Ah ce sommet de Copenhague !

On allait voir ce qu'on allait voir, 193 pays présents, 130 chefs d'Etat et de gouvernement, des ONG, des journalistes, des experts, des manifestants, bref quelques milliers de personnes qui ont rejoint la ville en avion pour la plupart, y compris des écologistes.

Déjà, on pouvait s'attendre à ce que les pays exportateurs ou grands consommateurs d'énergies fossiles fassent un blocage.

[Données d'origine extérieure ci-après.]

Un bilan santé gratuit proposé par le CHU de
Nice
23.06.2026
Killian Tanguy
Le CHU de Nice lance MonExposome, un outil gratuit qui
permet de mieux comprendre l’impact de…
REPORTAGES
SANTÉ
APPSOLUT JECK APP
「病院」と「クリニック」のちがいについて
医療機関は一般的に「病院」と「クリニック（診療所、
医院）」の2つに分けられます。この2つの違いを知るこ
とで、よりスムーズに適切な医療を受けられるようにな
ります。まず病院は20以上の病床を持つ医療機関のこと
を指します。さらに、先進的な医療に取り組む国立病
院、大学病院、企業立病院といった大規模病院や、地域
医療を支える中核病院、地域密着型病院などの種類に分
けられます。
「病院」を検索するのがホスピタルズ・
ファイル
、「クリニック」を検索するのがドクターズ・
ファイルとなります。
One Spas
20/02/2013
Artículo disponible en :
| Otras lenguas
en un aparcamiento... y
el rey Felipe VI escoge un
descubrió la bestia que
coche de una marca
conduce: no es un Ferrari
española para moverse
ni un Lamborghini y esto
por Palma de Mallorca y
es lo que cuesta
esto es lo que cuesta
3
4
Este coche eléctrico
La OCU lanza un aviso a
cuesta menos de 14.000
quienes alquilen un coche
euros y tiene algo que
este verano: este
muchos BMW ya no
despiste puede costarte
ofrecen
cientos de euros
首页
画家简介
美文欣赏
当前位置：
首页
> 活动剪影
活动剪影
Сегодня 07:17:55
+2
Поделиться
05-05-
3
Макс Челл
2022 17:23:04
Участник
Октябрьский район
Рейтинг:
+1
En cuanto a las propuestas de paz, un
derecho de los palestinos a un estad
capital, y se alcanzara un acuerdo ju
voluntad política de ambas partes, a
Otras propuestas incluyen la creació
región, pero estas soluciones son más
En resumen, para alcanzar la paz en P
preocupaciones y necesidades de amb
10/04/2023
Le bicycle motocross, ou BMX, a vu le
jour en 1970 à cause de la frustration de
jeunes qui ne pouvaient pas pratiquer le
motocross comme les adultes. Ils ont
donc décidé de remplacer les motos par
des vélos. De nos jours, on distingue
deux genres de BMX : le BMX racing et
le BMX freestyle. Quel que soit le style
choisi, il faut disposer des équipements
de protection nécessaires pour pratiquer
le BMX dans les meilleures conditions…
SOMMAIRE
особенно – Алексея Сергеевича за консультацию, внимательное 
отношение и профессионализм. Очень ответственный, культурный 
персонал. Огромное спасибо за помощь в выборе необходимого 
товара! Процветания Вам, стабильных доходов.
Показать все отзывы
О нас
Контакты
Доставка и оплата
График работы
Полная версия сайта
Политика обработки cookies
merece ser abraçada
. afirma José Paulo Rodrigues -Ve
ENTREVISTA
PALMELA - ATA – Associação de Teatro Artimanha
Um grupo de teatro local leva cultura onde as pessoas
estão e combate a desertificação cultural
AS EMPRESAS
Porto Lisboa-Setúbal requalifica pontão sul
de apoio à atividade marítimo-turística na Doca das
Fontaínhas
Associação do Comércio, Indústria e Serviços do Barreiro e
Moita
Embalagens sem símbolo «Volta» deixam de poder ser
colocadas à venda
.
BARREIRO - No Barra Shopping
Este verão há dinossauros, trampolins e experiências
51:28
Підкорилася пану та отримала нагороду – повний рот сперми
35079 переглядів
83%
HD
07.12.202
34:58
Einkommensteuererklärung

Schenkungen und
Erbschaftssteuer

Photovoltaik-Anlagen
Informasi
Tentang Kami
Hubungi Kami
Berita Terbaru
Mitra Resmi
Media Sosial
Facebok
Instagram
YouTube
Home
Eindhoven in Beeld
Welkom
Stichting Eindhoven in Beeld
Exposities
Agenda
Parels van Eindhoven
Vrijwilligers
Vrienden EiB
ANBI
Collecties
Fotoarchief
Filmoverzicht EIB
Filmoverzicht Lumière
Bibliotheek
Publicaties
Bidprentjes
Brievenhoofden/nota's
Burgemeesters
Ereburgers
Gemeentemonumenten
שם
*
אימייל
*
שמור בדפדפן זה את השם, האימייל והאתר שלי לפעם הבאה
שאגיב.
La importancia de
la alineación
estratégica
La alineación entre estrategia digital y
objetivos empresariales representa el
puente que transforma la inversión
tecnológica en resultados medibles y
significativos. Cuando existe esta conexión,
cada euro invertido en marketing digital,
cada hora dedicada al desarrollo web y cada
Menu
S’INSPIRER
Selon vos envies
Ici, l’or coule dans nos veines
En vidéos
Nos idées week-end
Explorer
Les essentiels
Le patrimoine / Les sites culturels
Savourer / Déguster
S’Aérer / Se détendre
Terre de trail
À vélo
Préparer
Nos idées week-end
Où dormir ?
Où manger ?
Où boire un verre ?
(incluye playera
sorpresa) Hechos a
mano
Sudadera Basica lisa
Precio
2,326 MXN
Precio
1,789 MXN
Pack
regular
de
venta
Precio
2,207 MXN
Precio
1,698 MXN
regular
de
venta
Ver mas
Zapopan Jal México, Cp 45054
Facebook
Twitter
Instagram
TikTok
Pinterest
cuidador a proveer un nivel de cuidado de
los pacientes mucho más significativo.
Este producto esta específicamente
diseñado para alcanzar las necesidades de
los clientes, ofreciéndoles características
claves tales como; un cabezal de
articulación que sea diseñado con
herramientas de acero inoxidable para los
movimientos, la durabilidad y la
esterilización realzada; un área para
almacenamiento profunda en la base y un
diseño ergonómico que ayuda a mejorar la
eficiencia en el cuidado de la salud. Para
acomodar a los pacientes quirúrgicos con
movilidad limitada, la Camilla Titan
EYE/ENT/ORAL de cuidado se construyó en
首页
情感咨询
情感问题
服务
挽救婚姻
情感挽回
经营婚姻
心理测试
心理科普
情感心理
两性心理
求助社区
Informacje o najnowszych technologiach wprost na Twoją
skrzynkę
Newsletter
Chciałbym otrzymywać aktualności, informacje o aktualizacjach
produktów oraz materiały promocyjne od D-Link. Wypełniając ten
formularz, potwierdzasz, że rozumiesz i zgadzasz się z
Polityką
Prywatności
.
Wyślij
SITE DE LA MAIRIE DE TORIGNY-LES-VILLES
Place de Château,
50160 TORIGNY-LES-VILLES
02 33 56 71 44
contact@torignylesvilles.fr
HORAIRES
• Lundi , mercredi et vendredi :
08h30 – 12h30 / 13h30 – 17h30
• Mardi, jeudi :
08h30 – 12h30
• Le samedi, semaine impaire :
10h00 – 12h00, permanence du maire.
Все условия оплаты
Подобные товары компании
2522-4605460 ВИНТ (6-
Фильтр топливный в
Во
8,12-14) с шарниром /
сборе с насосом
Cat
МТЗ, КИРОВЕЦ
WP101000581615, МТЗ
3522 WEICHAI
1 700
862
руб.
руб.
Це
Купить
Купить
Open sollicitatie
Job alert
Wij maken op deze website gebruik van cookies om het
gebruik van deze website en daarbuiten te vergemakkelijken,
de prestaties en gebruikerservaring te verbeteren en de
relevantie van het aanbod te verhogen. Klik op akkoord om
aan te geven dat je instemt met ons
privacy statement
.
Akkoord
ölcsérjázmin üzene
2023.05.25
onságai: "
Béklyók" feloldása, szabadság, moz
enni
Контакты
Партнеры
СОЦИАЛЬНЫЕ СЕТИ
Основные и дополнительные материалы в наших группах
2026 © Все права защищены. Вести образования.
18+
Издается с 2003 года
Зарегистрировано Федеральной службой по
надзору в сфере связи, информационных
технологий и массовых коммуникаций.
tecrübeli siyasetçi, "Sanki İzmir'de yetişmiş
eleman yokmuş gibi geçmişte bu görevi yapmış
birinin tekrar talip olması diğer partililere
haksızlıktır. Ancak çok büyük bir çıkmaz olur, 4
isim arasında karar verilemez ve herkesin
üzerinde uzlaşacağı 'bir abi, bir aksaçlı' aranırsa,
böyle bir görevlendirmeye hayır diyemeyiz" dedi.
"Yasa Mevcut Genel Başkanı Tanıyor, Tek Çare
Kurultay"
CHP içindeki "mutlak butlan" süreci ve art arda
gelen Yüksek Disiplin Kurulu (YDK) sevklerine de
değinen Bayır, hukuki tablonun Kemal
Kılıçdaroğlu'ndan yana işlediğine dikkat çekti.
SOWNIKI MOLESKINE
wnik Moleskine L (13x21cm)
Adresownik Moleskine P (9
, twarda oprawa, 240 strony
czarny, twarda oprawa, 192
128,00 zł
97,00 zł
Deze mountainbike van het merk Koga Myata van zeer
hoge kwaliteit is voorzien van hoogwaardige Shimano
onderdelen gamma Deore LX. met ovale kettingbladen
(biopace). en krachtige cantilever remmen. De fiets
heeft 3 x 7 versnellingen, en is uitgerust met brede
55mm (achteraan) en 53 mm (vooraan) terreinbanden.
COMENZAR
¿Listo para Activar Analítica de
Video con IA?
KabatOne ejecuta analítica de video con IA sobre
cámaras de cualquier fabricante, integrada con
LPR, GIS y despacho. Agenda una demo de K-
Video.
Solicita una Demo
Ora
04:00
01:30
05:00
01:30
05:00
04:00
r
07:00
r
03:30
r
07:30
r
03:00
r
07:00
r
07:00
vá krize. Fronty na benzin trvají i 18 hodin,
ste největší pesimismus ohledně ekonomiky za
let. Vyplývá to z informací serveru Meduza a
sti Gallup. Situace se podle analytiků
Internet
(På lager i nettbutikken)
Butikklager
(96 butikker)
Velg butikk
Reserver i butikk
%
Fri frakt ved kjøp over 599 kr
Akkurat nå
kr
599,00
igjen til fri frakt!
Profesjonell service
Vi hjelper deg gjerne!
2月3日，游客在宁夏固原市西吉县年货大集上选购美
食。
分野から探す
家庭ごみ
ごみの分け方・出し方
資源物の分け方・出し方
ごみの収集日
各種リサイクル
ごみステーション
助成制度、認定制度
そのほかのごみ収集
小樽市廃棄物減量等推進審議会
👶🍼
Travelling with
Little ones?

Ensuite l'Union européenne n'a pu s'exprimer d'une seule voix, évidemment, confrontée au bipolarisme entre pays de l'Ouest et pays de l'Est qui veulent continuer à se développer. L'élargissement de l'Europe a été voulu, faut donc assumer.

Enfin les deux plus grands pollueurs, les Etats-unis et la Chine ont bloqué toute possibilité d'un accord ambitieux.

Au hit-parade des pollueurs par habitant, on retrouve donc les Etats-Unis avec 30 tonnes Co2/habitant/an, le Canada avec 20 tonnes Co2/habitant/an loin devant la Chine avec 3,84 tonnes/h/an et l'Inde avec 1,2 tonne/h/an

Par contre, la Chine est le 1er pollueur de gaz à effet de serre par pays en 2007 (24 % de part mondiale), suivi des Etats-Unis (21 %), de l'Europe des 15 premiers pays (12%), de l'Inde (8%), de la Russie (6%).

Faire produire des biens de consommation en délocalisant en Chine présente donc une rentabilité (pour certains) à court terme, permet à la Chine de se développer mais donne un effet climatique désastreux.

Les grands pays émergents ont légitimement fait valoir leurs objectifs de développement pour leur population.

Quant aux Etats-Unis, sans doute faut-il voir dans le refus d'Obama d'un accord contraignant, la volonté de ne pas brusquer le Sénat américain qui aurait mal pris de se voir imposer un accord et qui devait prendre position sur la réforme de l'assurance maladie voulue par Obama.

Et donc un petit accord a été obtenu, manière de dire quelque chose

  • Limitation du réchauffement planétaire à 2°C d'ici à 2050
  • Pas d'objectifs chiffrés de réduction d'émissions de gaz à effet de serre
  • 100 milliards de dollars par an consacrés à l'aide aux pays en développement à compter de 2020
  • Pas de création d'une Organisation mondiale de l'environnement qui aurait pu vérifier la mise en œuvre des engagements de chacun, les contraignant légalement.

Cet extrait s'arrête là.